Излагая события, я иногда забегаю вперед. Рассказывая о той или иной коллизии, я ведь знаю, чем что кончилось, и в самых страшных местах спешу успокоить читателей. Вдруг они у меня и в самом деле будут. Зачем же доставлять им лишние волнения?
Глава первая. Пробуждение
Гениальное предвиденье. Камера пыток. Боги смеются. Кто на кого похож. Кассандра. Призраки. Твой ребенок всегда кому-нибудь по плечо. Один язык хорошо, а два лучше. Флюиды и «Репка». Двенадцать месяцев
Однажды я прочел, что умер Кристофер Робин Милн, и был потрясен: значит, герой «Винни-Пуха» носил имя реального сына писателя! Какая роковая ошибка! Ни Кристофер Робин, ни Том Сойер, ни Малыш (тот, который дружил с Карлсоном) не могут умереть. Поэтому, рассказывая о своем сыне, я дал ему вымышленное имя, и пусть теряет зубы, волосы и иллюзии его прототип, а моему герою суждена вечная молодость. Жену я назвал Никой. С этим победоносным именем и ей будет не страшно время.

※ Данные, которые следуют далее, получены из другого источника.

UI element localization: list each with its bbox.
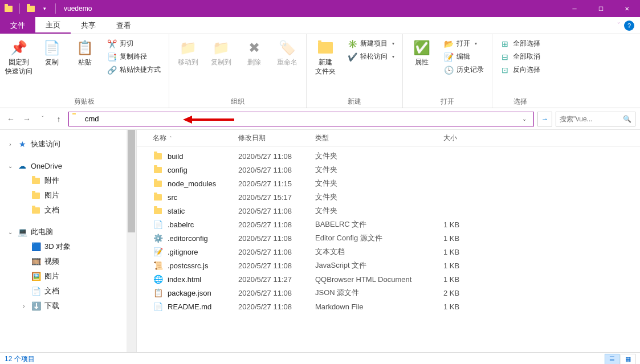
close-button[interactable]: ✕ — [614, 0, 640, 17]
folder-new-icon[interactable] — [26, 3, 36, 14]
new-folder-button[interactable]: 新建 文件夹 — [310, 36, 341, 78]
file-row[interactable]: 📝 .gitignore 2020/5/27 11:08 文本文档 1 KB — [137, 245, 640, 259]
easy-access-button[interactable]: ✔️轻松访问▾ — [345, 51, 397, 63]
gear-icon: ⚙️ — [153, 233, 163, 243]
main-area: › ★ 快速访问 ⌄ ☁ OneDrive 附件图片文档 ⌄ 💻 此电脑 — [0, 130, 640, 352]
sidebar-item[interactable]: 🎞️视频 — [7, 254, 127, 269]
view-icons-button[interactable]: ▦ — [621, 354, 635, 365]
forward-button[interactable]: → — [21, 113, 33, 125]
sidebar-item[interactable]: 📄文档 — [7, 284, 127, 298]
moveto-icon: 📁 — [179, 39, 197, 57]
tab-share[interactable]: 共享 — [71, 17, 106, 34]
invert-icon: ⊡ — [500, 66, 509, 75]
sidebar-item-onedrive[interactable]: ⌄ ☁ OneDrive — [7, 158, 127, 173]
chevron-right-icon[interactable]: › — [7, 141, 14, 148]
chevron-down-icon[interactable]: ⌄ — [7, 229, 14, 235]
tab-file[interactable]: 文件 — [0, 17, 35, 34]
file-row[interactable]: node_modules 2020/5/27 11:15 文件夹 — [137, 177, 640, 190]
file-row[interactable]: 🌐 index.html 2020/5/27 11:27 QQBrowser H… — [137, 272, 640, 286]
minimize-button[interactable]: ─ — [561, 0, 588, 17]
json-icon: 📋 — [153, 288, 163, 298]
chevron-down-icon[interactable]: ⌄ — [7, 163, 14, 169]
copyto-icon: 📁 — [212, 39, 230, 57]
move-to-button[interactable]: 📁 移动到 — [173, 36, 203, 69]
file-row[interactable]: static 2020/5/27 11:08 文件夹 — [137, 204, 640, 218]
open-icon: 📂 — [444, 39, 453, 48]
column-name[interactable]: 名称ˆ — [153, 133, 238, 143]
properties-button[interactable]: ✅ 属性 — [406, 36, 437, 69]
history-button[interactable]: 🕓历史记录 — [442, 64, 486, 76]
folder-icon — [153, 178, 163, 189]
delete-button[interactable]: ✖ 删除 — [239, 36, 270, 69]
sidebar-item[interactable]: 🖼️图片 — [7, 269, 127, 284]
go-button[interactable]: → — [537, 112, 552, 126]
md-icon: 📄 — [153, 301, 163, 312]
file-list: build 2020/5/27 11:08 文件夹 config 2020/5/… — [137, 147, 640, 352]
folder-icon: ⬇️ — [31, 301, 41, 311]
file-row[interactable]: 📋 package.json 2020/5/27 11:08 JSON 源文件 … — [137, 286, 640, 300]
sidebar-scrollbar[interactable] — [127, 130, 136, 352]
file-row[interactable]: build 2020/5/27 11:08 文件夹 — [137, 149, 640, 163]
edit-button[interactable]: 📝编辑 — [442, 51, 486, 63]
paste-shortcut-button[interactable]: 🔗粘贴快捷方式 — [105, 64, 163, 76]
ribbon-collapse-button[interactable]: ˇ — [618, 22, 619, 28]
file-row[interactable]: 📄 .babelrc 2020/5/27 11:08 BABELRC 文件 1 … — [137, 218, 640, 231]
invert-selection-button[interactable]: ⊡反向选择 — [498, 64, 543, 76]
pin-quickaccess-button[interactable]: 📌 固定到 快速访问 — [3, 36, 34, 78]
file-row[interactable]: config 2020/5/27 11:08 文件夹 — [137, 163, 640, 177]
rename-icon: 🏷️ — [278, 39, 296, 57]
column-date[interactable]: 修改日期 — [238, 133, 315, 143]
back-button[interactable]: ← — [5, 113, 17, 125]
cut-button[interactable]: ✂️剪切 — [105, 38, 163, 50]
delete-icon: ✖ — [245, 39, 263, 57]
folder-icon — [153, 192, 163, 202]
address-dropdown[interactable]: ⌄ — [519, 116, 530, 122]
window-title: vuedemo — [64, 5, 92, 13]
folder-icon — [72, 114, 81, 124]
column-type[interactable]: 类型 — [315, 133, 443, 143]
ribbon-group-organize: 📁 移动到 📁 复制到 ✖ 删除 🏷️ 重命名 组织 — [169, 34, 307, 108]
help-button[interactable]: ? — [624, 21, 634, 31]
select-none-button[interactable]: ⊟全部取消 — [498, 51, 543, 63]
qat-dropdown[interactable]: ▾ — [39, 3, 50, 14]
select-all-button[interactable]: ⊞全部选择 — [498, 38, 543, 50]
copy-to-button[interactable]: 📁 复制到 — [206, 36, 237, 69]
file-row[interactable]: 📄 README.md 2020/5/27 11:08 Markdown Fil… — [137, 300, 640, 313]
tab-home[interactable]: 主页 — [35, 17, 71, 34]
up-button[interactable]: ↑ — [52, 113, 65, 125]
view-details-button[interactable]: ☰ — [605, 354, 619, 365]
file-row[interactable]: 📜 .postcssrc.js 2020/5/27 11:08 JavaScri… — [137, 259, 640, 272]
column-headers: 名称ˆ 修改日期 类型 大小 — [137, 130, 640, 147]
new-item-button[interactable]: ✳️新建项目▾ — [345, 38, 397, 50]
rename-button[interactable]: 🏷️ 重命名 — [272, 36, 303, 69]
sidebar-item[interactable]: ›⬇️下载 — [7, 298, 127, 313]
sidebar-item[interactable]: 🟦3D 对象 — [7, 239, 127, 254]
folder-icon — [153, 151, 163, 161]
address-bar[interactable]: ⌄ — [68, 112, 534, 126]
address-input[interactable] — [85, 112, 515, 126]
ribbon-group-clipboard: 📌 固定到 快速访问 📄 复制 📋 粘贴 ✂️剪切 📑复制路径 🔗粘贴快捷方式 … — [0, 34, 169, 108]
sidebar-item[interactable]: 文档 — [7, 203, 127, 218]
paste-button[interactable]: 📋 粘贴 — [70, 36, 100, 69]
file-row[interactable]: ⚙️ .editorconfig 2020/5/27 11:08 Editor … — [137, 231, 640, 245]
cloud-icon: ☁ — [17, 161, 27, 171]
sidebar-item-thispc[interactable]: ⌄ 💻 此电脑 — [7, 224, 127, 239]
folder-icon — [153, 206, 163, 216]
ribbon: 📌 固定到 快速访问 📄 复制 📋 粘贴 ✂️剪切 📑复制路径 🔗粘贴快捷方式 … — [0, 34, 640, 108]
tab-view[interactable]: 查看 — [106, 17, 141, 34]
search-input[interactable] — [560, 115, 621, 123]
open-button[interactable]: 📂打开▾ — [442, 38, 486, 50]
recent-dropdown[interactable]: ˇ — [36, 113, 49, 125]
search-box[interactable]: 🔍 — [556, 112, 635, 126]
sidebar-item-quickaccess[interactable]: › ★ 快速访问 — [7, 137, 127, 152]
sidebar-item[interactable]: 附件 — [7, 173, 127, 188]
copy-path-button[interactable]: 📑复制路径 — [105, 51, 163, 63]
maximize-button[interactable]: ☐ — [588, 0, 614, 17]
sidebar-item[interactable]: 图片 — [7, 188, 127, 203]
copy-button[interactable]: 📄 复制 — [36, 36, 67, 69]
selectall-icon: ⊞ — [500, 39, 509, 48]
column-size[interactable]: 大小 — [443, 133, 489, 143]
pin-icon: 📌 — [10, 39, 28, 57]
item-count: 12 个项目 — [5, 354, 35, 364]
file-row[interactable]: src 2020/5/27 15:17 文件夹 — [137, 190, 640, 204]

Я обладаю редким даром: посмотрев на беременную женщину и ее мужа (при условии, что она беременна от него), я могу определить пол неродившегося младенца и ни разу в жизни не ошибся. Знакомые и незнакомые люди предлагали мне деньги за прогноз, но, пожизненный бессребреник, я ни у кого не взял ни копейки. Всеобщедоступных ранних (да и, кажется, поздних) тестов по этой части тогда еще не имелось, во всяком случае в наших краях, в Ленинграде, в начале семидесятых годов прошлого века. Меня это обстоятельство не тревожило: я с самого начала знал, что родится мальчик. Мальчик и родился. Для младенца все же заготовили имя Женя, одинаково подходящее для обоих полов.
Ника страстно хотела иметь сына. «Я хорошо знаю, каково быть девочкой», – приговаривала она. Тем не менее мы сошлись на том, что не выбросим и дочку, но я думаю, что она не любила бы ее так исступленно, как с первого дня полюбила реального Женю. Поскольку исход был мне известен заранее, я проявлял невозмутимость, но в душе обрадовался. Я был единственным ребенком (отец погиб в 1941 году), учился в мужской школе, почти никогда не имел дела с девочками моложе шестнадцати лет и не представлял себе, что надо с ними делать в более раннем возрасте. С шестнадцатилетней ходишь по центральному проспекту или парку, чтобы тебя все видели, а потом провожаешь до дома и долго стоишь в парадной. С моей точки зрения, ничего приятнее и вообразить невозможно, но мысль о моей дочери Жене в обнимку с наглым парнем (а они поразительно наглые) и именно в парадных не доставляла мне радости. Впрочем, как сказано, все обошлось благополучно.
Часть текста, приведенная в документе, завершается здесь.